Centre overflowing element around non-centre point - html

I have an element E that is 1000px wide, that is within a parent container P.
Of E's 1000 pixels of width, the columns x position 600–800px are more important than the others, so as its parent element gets narrower, I'd like to position E within P so that these pixels are visible and centred within P (until this is no longer possible).

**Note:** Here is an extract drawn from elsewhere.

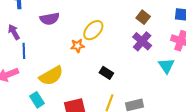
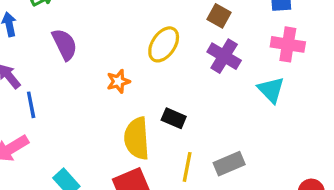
purple semicircle: (50, 19) -> (65, 44), turned -96
yellow ellipse: (93, 30) -> (164, 44), moved
yellow semicircle: (51, 76) -> (137, 138), moved, turned 125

So, if P can fit the entire width of E, no problem! Just centre E within P:
┌──────────────────────────────────────────────────────────────┐
│P │
│ ┌─────────────────────────┬──────────────┬───────┐ │
│ │E │Important█████│ │ │
│ │ │██████████████│ │ │
│ │ │██████████████│ │ │
│ │ │██████████████│ │ │
│ │ │██████████████│ │ │
│ │ │██████████████│ │ │
│ │ │██████████████│ │ │
│ │ │██████████████│ │ │
│ │ │██████████████│ │ │
│ │ │██████████████│ │ │
│ │ │██████████████│ │ │
│ │ │██████████████│ │ │
│ │ │██████████████│ │ │
│ │ │██████████████│ │ │
│ │ │██████████████│ │ │
│ │ │██████████████│ │ │
│ │ │██████████████│ │ │
│ │ │██████████████│ │ │
│ │ │██████████████│ │ │
│ └─────────────────────────┴──────────────┴───────┘ │
│ │
└──────────────────────────────────────────────────────────────┘
However, if the parent is resized to be e.g. 250px wide, E should be centred around x=700px:
┌───────────────────────────┐
│P │
┌ ─ ─ ─ ─ ─ ─ ─ ─ ─ ┼─────┬──────────────┬──────│
E │ │Important█████│ ││
│ │ │██████████████│ │
│ │██████████████│ ││
│ │ │██████████████│ │
│ │██████████████│ ││
│ │ │██████████████│ │
│ │██████████████│ ││
│ │ │██████████████│ │
│ │██████████████│ ││
│ │ │██████████████│ │
│ │██████████████│ ││
│ │ │██████████████│ │
│ │██████████████│ ││
│ │ │██████████████│ │
│ │██████████████│ ││
│ │ │██████████████│ │
│ │██████████████│ ││
│ │ │██████████████│ │
│ │██████████████│ ││
└ ─ ─ ─ ─ ─ ─ ─ ─ ─ ┼─────┴──────────────┴──────│
│ │
└───────────────────────────┘
Is this possible to achive with CSS? (Maybe using calc()?)
Bonus: Is it possible to have the overflow be scrollable? (If so, I guess JS is needed?)

You could do this with absolute positioning. For larger screens, position the #Important div absolutely 200px from the right-end of E. For smaller screens, position the div absolutely from the left (e.g., 50px from the left).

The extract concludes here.